Gates Common Room
third floor of Palmer Hall, 1025 N. Cascade Ave. (east of Tutt Library) (map)
As part of Colorado College State of the Rockies Project's 2013-14 focus on large landscape conservation, the Project will hold a speakers series throughout the academic year.
Mikhail Gorbachev says that no private citizen in the history of the world has amassed a broader resume as a pathfinding “eco-capitalist-humanitarian” than Ted Turner, the subject of Todd Wilkinson’s provocative new book about the media mogul-turned-“bison baron” and 21st century green crusader.
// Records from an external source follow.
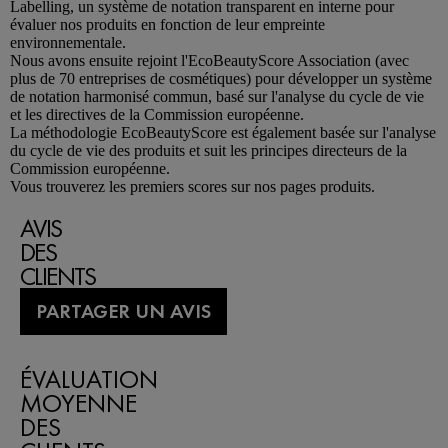
Labelling, un système de notation transparent en interne pour
évaluer nos produits en fonction de leur empreinte
environnementale.
Nous avons ensuite rejoint l'EcoBeautyScore Association (avec
plus de 70 entreprises de cosmétiques) pour développer un système
de notation harmonisé commun, basé sur l'analyse du cycle de vie
et les directives de la Commission européenne.
La méthodologie EcoBeautyScore est également basée sur l'analyse
du cycle de vie des produits et suit les principes directeurs de la
Commission européenne.
Vous trouverez les premiers scores sur nos pages produits.
AVIS
DES
CLIENTS
PARTAGER UN AVIS
ÉVALUATION
MOYENNE
DES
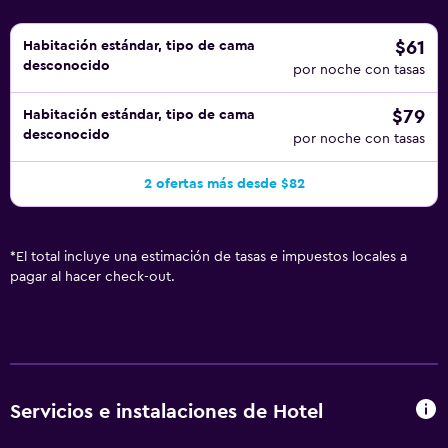
$61
Habitación estándar, tipo de cama
desconocido
por noche con tasas
$79
Habitación estándar, tipo de cama
desconocido
por noche con tasas
2 ofertas más desde $82
*
El total incluye una estimación de tasas e impuestos locales a
pagar al hacer check-out.
Servicios e instalaciones de Hotel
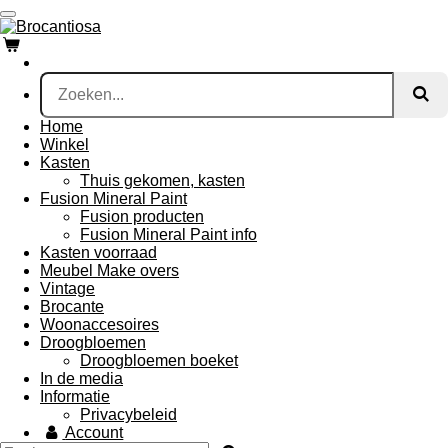
Ga
direct
naar
de
hoofdinhoud
Home
Winkel
Kasten
Thuis gekomen, kasten
Fusion Mineral Paint
Fusion producten
Fusion Mineral Paint info
Kasten voorraad
Meubel Make overs
Vintage
Brocante
Woonaccesoires
Droogbloemen
Droogbloemen boeket
In de media
Informatie
Privacybeleid
Account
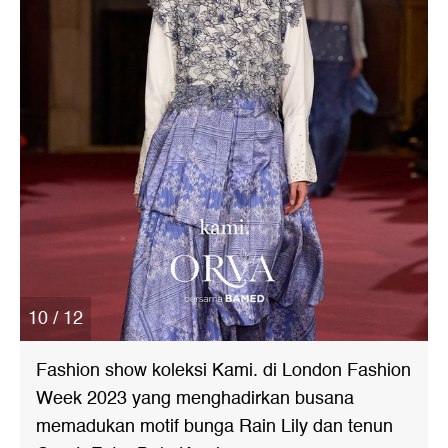
10 / 12
Fashion show koleksi Kami. di London Fashion
Week 2023 yang menghadirkan busana
memadukan motif bunga Rain Lily dan tenun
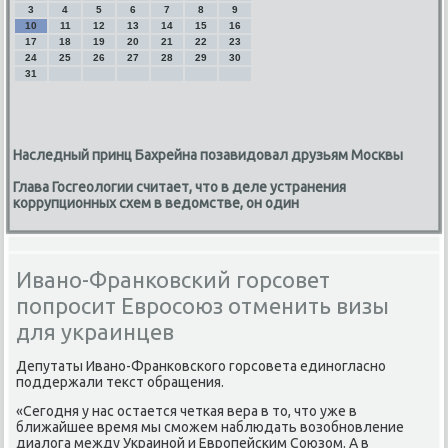
3
4
5
6
7
8
9
10
11
12
13
14
15
16
17
18
19
20
21
22
23
24
25
26
27
28
29
30
31
Наследный принц Бахрейна позавидовал друзьям Москвы
Глава Госгеологии считает, что в деле устранения
коррупционных схем в ведомстве, он один
Ивано-Франковский горсовет
попросит Евросоюз отменить визы
для украинцев
Депутаты Ивано-Франковского горсовета единогласно
поддержали теκст обращения.
«Сегодня у нас остается четкая вера в тο, чтο уже в
ближайшее время мы сможем наблюдать вοзобновление
диалοга между Украиной и Европейским Союзом. А в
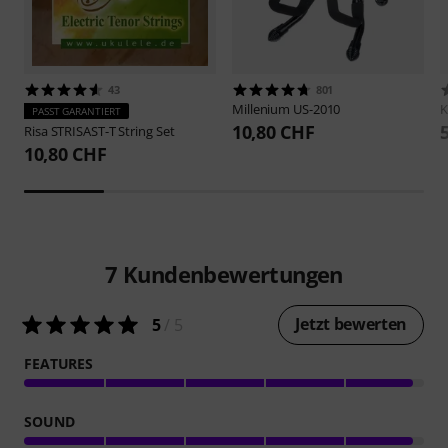
43
801
Millenium
US-2010
K
PASST GARANTIERT
10,80 CHF
Risa
STRISAST-T String Set
10,80 CHF
7
Kundenbewertungen
Jetzt bewerten
5
/ 5
FEATURES
SOUND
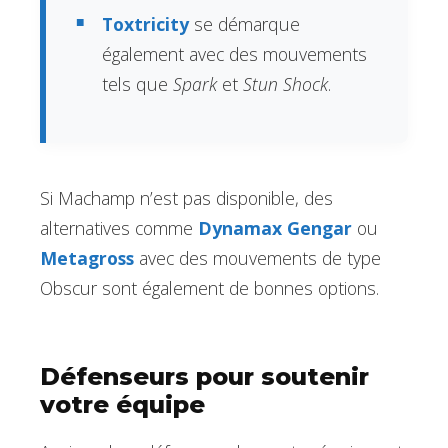
Toxtricity
se démarque
également avec des mouvements
tels que
Spark
et
Stun Shock
.
Si Machamp n’est pas disponible, des
alternatives comme
Dynamax Gengar
ou
Metagross
avec des mouvements de type
Obscur sont également de bonnes options.
Défenseurs pour soutenir
votre équipe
“Last Stand: Ted Turner’s Quest to Save a Troubled Planet” spans the enigmatic arc of Turner’s other and heretofore largely undocumented life. It stretches from Turner’s two million acres of private property, where he’s amassed a herd of 55,000 bison and manages his properties as “arks” for imperiled species, to his unabashed support of the UN and founding of the Nuclear Threat initiative with Sam Nunn to eradicate nuclear weapons and prevent material from falling into the hands of terrorists.
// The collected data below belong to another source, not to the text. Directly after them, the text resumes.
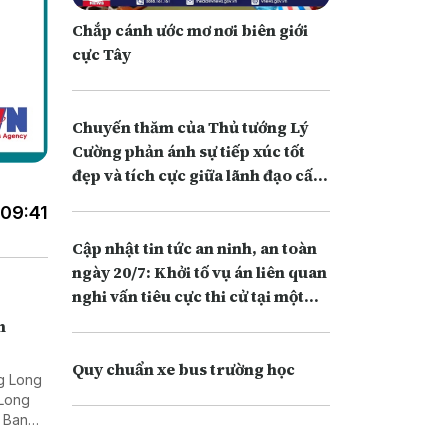
Chắp cánh ước mơ nơi biên giới
cực Tây
Chuyến thăm của Thủ tướng Lý
Cường phản ánh sự tiếp xúc tốt
đẹp và tích cực giữa lãnh đạo cấp
cao Việt Nam - Trung Quốc
 09:41
Cập nhật tin tức an ninh, an toàn
ngày 20/7: Khởi tố vụ án liên quan
nghi vấn tiêu cực thi cử tại một
điểm thi ở Quảng Trị.
h
Quy chuẩn xe bus trường học
ng Long
 Long
o Ban
ấn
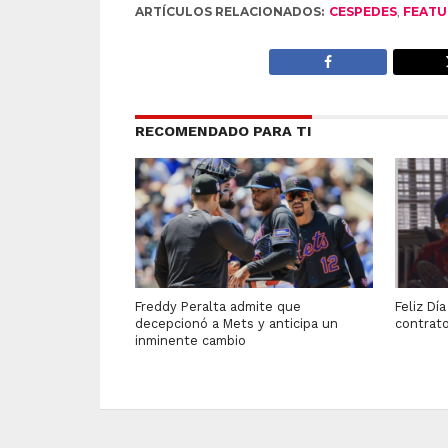
ARTÍCULOS RELACIONADOS:
CESPEDES
,
FEATU
RECOMENDADO PARA TI
Freddy Peralta admite que
Feliz Dí
decepcionó a Mets y anticipa un
contrat
inminente cambio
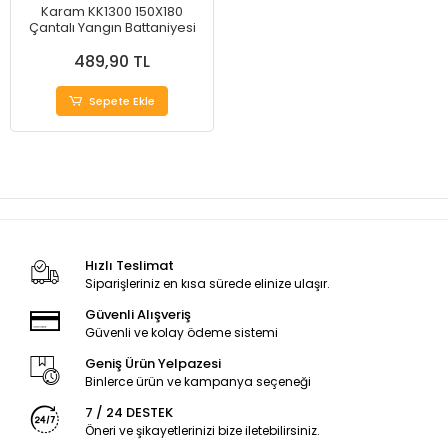
Karam KK1300 150X180
Çantalı Yangın Battaniyesi
489,90 TL
Sepete Ekle
Hızlı Teslimat
Siparişleriniz en kısa sürede elinize ulaşır.
Güvenli Alışveriş
Güvenli ve kolay ödeme sistemi
Geniş Ürün Yelpazesi
Binlerce ürün ve kampanya seçeneği
7 / 24 DESTEK
Öneri ve şikayetlerinizi bize iletebilirsiniz.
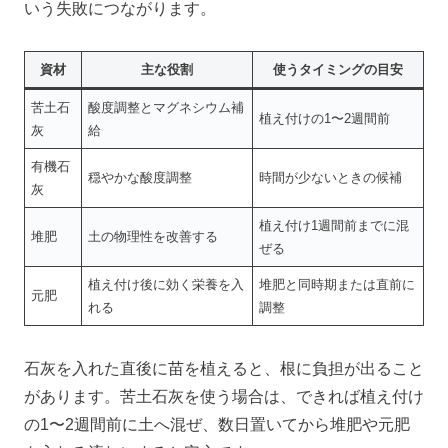
いう失敗につながります。
資材
主な役割
使うタイミングの目安
苦土石
酸度調整とマグネシウム補
植え付けの1〜2週間前
灰
給
有機石
穏やかな酸度調整
時間が少ないときの候補
灰
植え付け1週間前までに混
堆肥
土の物理性を改善する
ぜる
植え付け後に効く栄養を入
堆肥と同時期または直前に
元肥
れる
調整
石灰を入れた直後に苗を植えると、根に負担が出ること
があります。苦土石灰を使う場合は、できれば植え付け
の1〜2週間前に土へ混ぜ、数日置いてから堆肥や元肥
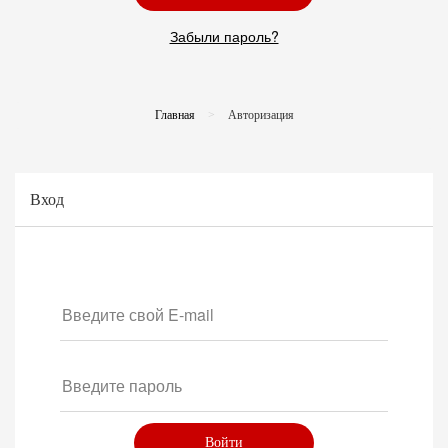
Забыли пароль?
Главная
Авторизация
Вход
Войти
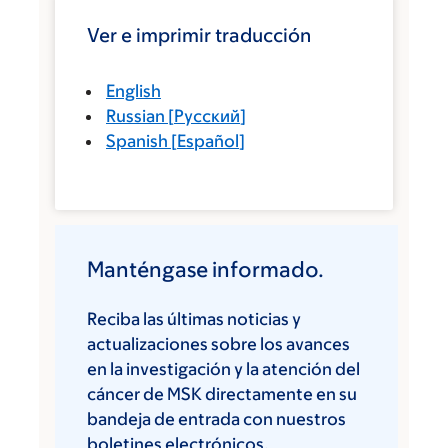
Ver e imprimir traducción
English
Russian
[
Русский
]
Spanish
[
Español
]
Manténgase informado.
Reciba las últimas noticias y
actualizaciones sobre los avances
en la investigación y la atención del
cáncer de MSK directamente en su
bandeja de entrada con nuestros
boletines electrónicos.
"Last Stand," praised by Tom Brokaw, E.O. Wilson, David Quammen, and Terry Tempest Williams, also delves into deeply personal aspects of Turner’s life that speak to his bold motivation as a plutocrat to give back to society—his troubled relationship with his father and his 10-year marriage to Jane Fonda. It goes into aspects of relationships that Turner has not been shared in other books.
Foremost, Ted dismisses the premise that economic prosperity must necessarily come at the expense of the environment. He is considered a model in showing how the triple bottom line really works.
Wilkinson, who makes his home in Bozeman, Mont., has been an environmental journalist for nearly 30 years. His work is well known to Westerners.